Let’s start with why the painting is in France in the first place, since both painter and subject are Italian (although Italy at that time was still a collection of city states which would not be unified into the modern country until 1861). 

In short, Mona Lisa is in France because her creator Leonardo da Vinci travelled with her, and he was in France when he died in 1519. The reason that he was in France is that he spent the last years of his life working on special commissions for king François I. He died at the Château du Clos Lucé in Amboise, in France’s Loire Valley. 

Upon his death Mona Lisa was taken into the French royal collection and various descendants of François I hung her in their palaces until the French Revolution happened in 1793.

After the Revolution, with the exception of a brief stint in Napoleon’s palace, the painting entered the collection of the newly-created Louvre gallery which – in the spirit of revolutionary equality – was opened up to the people so that they too could enjoy great art.

Various requests over the years – some polite, others less so – from Italy to return the painting have been firmly declined by the French state. 

When did it get famous?

In the 18th and 19th centuries Leonardo’s painting was a popular exhibit among museum visitors, but didn’t have any particular fame and wasn’t regarded as any more special than the numerous other artworks exhibited there.

Although some academic interest in the painting’s subject – most commonly thought to be Lisa Gherardini, wife of the Florentine merchant Francesco del Giocondo – stirred in the 19th century, her real fame didn’t arrive until 1911.

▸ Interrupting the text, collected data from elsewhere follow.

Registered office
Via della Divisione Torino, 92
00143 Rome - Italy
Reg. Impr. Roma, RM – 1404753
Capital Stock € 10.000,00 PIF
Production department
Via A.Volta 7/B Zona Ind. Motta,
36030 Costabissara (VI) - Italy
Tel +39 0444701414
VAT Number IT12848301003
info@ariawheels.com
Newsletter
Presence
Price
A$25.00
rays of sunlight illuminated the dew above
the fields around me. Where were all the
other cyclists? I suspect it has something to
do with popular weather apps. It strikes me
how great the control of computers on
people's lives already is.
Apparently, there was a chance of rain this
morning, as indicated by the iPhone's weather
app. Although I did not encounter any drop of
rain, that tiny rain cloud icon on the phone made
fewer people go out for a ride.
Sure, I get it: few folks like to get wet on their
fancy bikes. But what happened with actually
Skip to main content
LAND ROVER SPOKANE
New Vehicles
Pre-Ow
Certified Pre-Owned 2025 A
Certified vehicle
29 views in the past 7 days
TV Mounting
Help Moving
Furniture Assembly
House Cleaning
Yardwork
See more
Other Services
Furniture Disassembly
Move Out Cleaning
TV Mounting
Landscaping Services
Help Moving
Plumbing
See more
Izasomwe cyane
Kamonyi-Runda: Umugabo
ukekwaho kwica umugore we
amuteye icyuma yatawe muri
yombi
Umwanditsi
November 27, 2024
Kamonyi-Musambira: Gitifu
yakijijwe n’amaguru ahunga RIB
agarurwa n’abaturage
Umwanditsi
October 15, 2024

This is when the painting was stolen from the Louvre, a crime that became a sensation and a cause celèbre in France, even more so when the painting was finally found in 1913 after the thief had attempted to sell it in Italy.

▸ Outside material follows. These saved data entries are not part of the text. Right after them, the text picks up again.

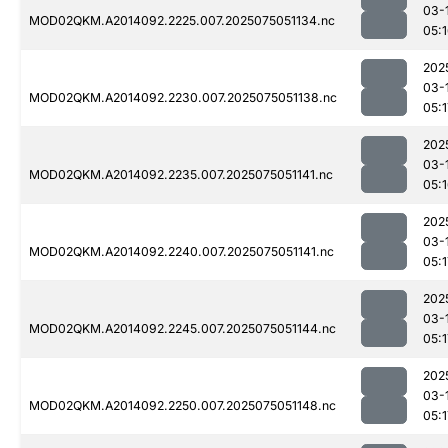
03-
MOD02QKM.A2014092.2225.007.2025075051134.nc
05:
202
03-
MOD02QKM.A2014092.2230.007.2025075051138.nc
05:1
202
03-
MOD02QKM.A2014092.2235.007.2025075051141.nc
05:
202
03-
MOD02QKM.A2014092.2240.007.2025075051141.nc
05:1
202
03-
MOD02QKM.A2014092.2245.007.2025075051144.nc
05:1
202
03-
MOD02QKM.A2014092.2250.007.2025075051148.nc
05:1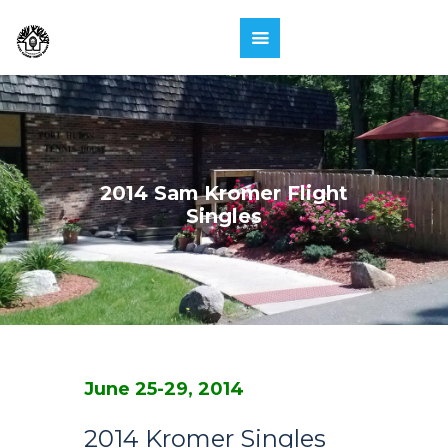
2014 Sam Kromer Flight
Singles
June 25-29, 2014
2014 Kromer Singles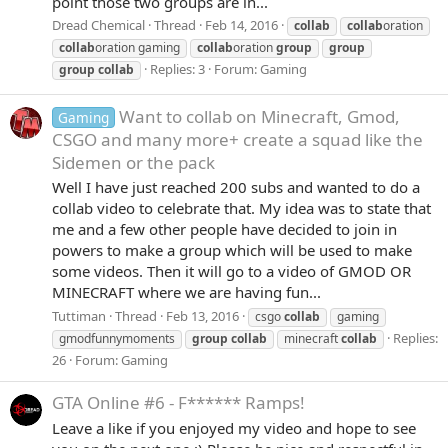
point those two groups are in...
Dread Chemical
Thread
Feb 14, 2016
collab
collab
oration
collab
oration gaming
collab
oration
group
group
Replies: 3
Forum:
Gaming
group
collab
Want to collab on Minecraft, Gmod,
Gaming
CSGO and many more+ create a squad like the
Sidemen or the pack
Well I have just reached 200 subs and wanted to do a
collab video to celebrate that. My idea was to state that
me and a few other people have decided to join in
powers to make a group which will be used to make
some videos. Then it will go to a video of GMOD OR
MINECRAFT where we are having fun...
Tuttiman
Thread
Feb 13, 2016
csgo
collab
gaming
Replies:
gmodfunnymoments
group
collab
minecraft
collab
26
Forum:
Gaming
GTA Online #6 - F****** Ramps!
Leave a like if you enjoyed my video and hope to see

The fame of the painting and the crime inspired contemporary artists such as Marcel Duchamp who created a playful reproduction of Mona Lisa (complete with beard and moustache) which in turn enhanced the painting’s recognition. The artistic trend continued with everyone from Andy Warhol to the ubiquitous student posters of Mona Lisa smoking a joint.

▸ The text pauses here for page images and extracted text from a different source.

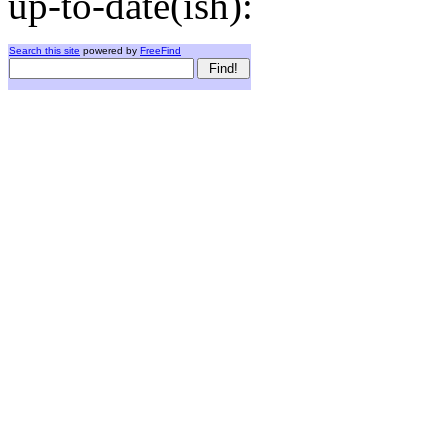
up-to-date(ish):
Search this site
powered by
FreeFind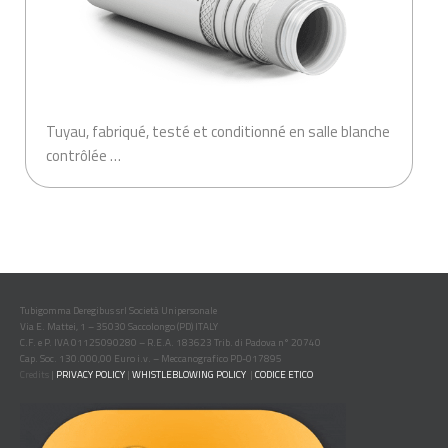
Tuyau, fabriqué, testé et conditionné en salle blanche
contrôlée …
Tubigomma Deregibus srl Società Unipersonale
Via E. Mattei, 1 – 35030 Saccolongo (PD) ITALY
C.F. e P. IVA 01125090280 – R.E.A. 183623 Trib. di Padova n° 20740
Cap. Soc. 130.000,00 Euro i.v. – Meccanografico PD-017895
Credits
|
PRIVACY POLICY
|
WHISTLEBLOWING POLICY
|
CODICE ETICO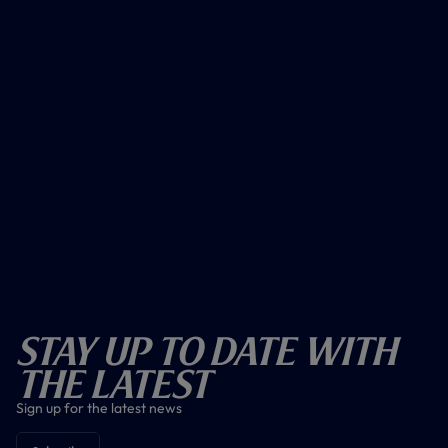
Stay Up To Date With
The Latest
Sign up for the latest news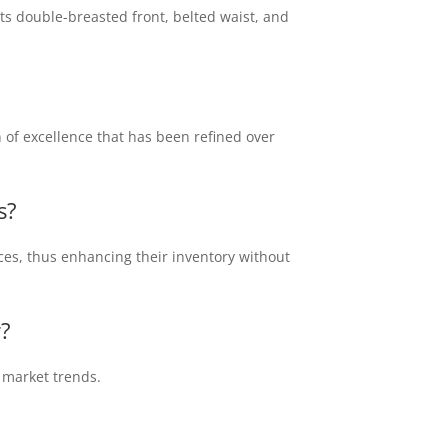
its double-breasted front, belted waist, and
on of excellence that has been refined over
s
?
ices, thus enhancing their inventory without
r?
t market trends.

Former chairman of the French Communist Party Robert Hue views moustachioed Mona Lisa by dadaist painter Marcel Duchamp, lent out by his party for the first time for an exhibition in January 2002. Photo by NICOLAS ASFOURI / AFP

A tour of the painting to the US in 1963 and to Japan in 1974 further enhanced the celebrity status.

21st century

These days it’s perhaps accurate to say that the painting is simply famous because it’s famous. As the best-known piece of art in the world it’s automatically on many tourists’ ‘must see’ list when they come to Paris – and a lot of tourists come to Paris (roughly 44 million per year).

Meanwhile the Louvre is the most-visited museum in the world, attracting roughly 9 million visitors a year.

Although some visitors find the painting itself disappointing (it’s very small, just 77cm by 53cm) the most common complaint is that the room is too crowded – many people report that it’s so jammed with visitors that it’s hard to even see the picture never mind spend time contemplating the artwork.

Should I go and see it?

It really depends on what you like – if your taste in art is firmly in the more modern camp then you probably won’t find that this painting particularly speaks to you. You will, however, find a lot in Paris that is much more to your taste, running from the Musée d’Orsay (mostly art created between 1848 and 1914) to the Pompidou Centre (featuring contemporary and experimental art) and much, much more.

If, however, Renaissance art is your bag then you’ll struggle to find a finer example of it than Mona Lisa, with her beautiful brushwork, detailed and intriguing background and realistic presentation.

If you do decide to visit, then be prepared for the gallery to be crowded – the Louvre now operates on a pre-booking basis but even having a pre-booked ticket won’t save you from the crowds.

If possible try to avoid the summer and school holidays and prioritise weekdays over weekends – the early morning or late evening slots tend to be a little quieter than others, but you’re going to have to be prepared to share her with many other art-lovers.